Recorded data
========================================================================
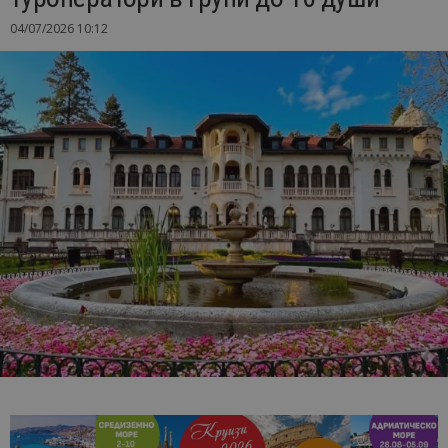
04/07/2026 10:12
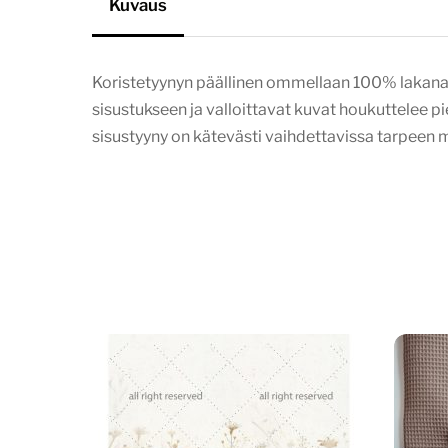
Kuvaus
Koristetyynyn päällinen ommellaan 100% lakanava
sisustukseen ja valloittavat kuvat houkuttelee 
sisustyyny on kätevästi vaihdettavissa tarpeen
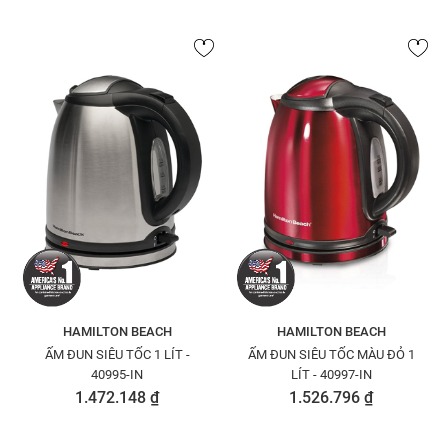
HAMILTON BEACH
HAMILTON BEACH
ẤM ĐUN SIÊU TỐC 1 LÍT -
ẤM ĐUN SIÊU TỐC MÀU ĐỎ 1
40995-IN
LÍT - 40997-IN
1.472.148 ₫
1.526.796 ₫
========================================================================
Reproduce, exactly and with no pictures, the lines from the line containing "sisustukseen ja valloittavat" through the closing line of the data above, keeping both ends.

EXPECTED OUTPUT:
sisustukseen ja valloittavat kuvat houkuttelee 
sisustyyny on kätevästi vaihdettavissa tarpeen
HAMILTON BEACH
HAMILTON BEACH
ẤM ĐUN SIÊU TỐC 1 LÍT -
ẤM ĐUN SIÊU TỐC MÀU ĐỎ 1
40995-IN
LÍT - 40997-IN
1.472.148 ₫
1.526.796 ₫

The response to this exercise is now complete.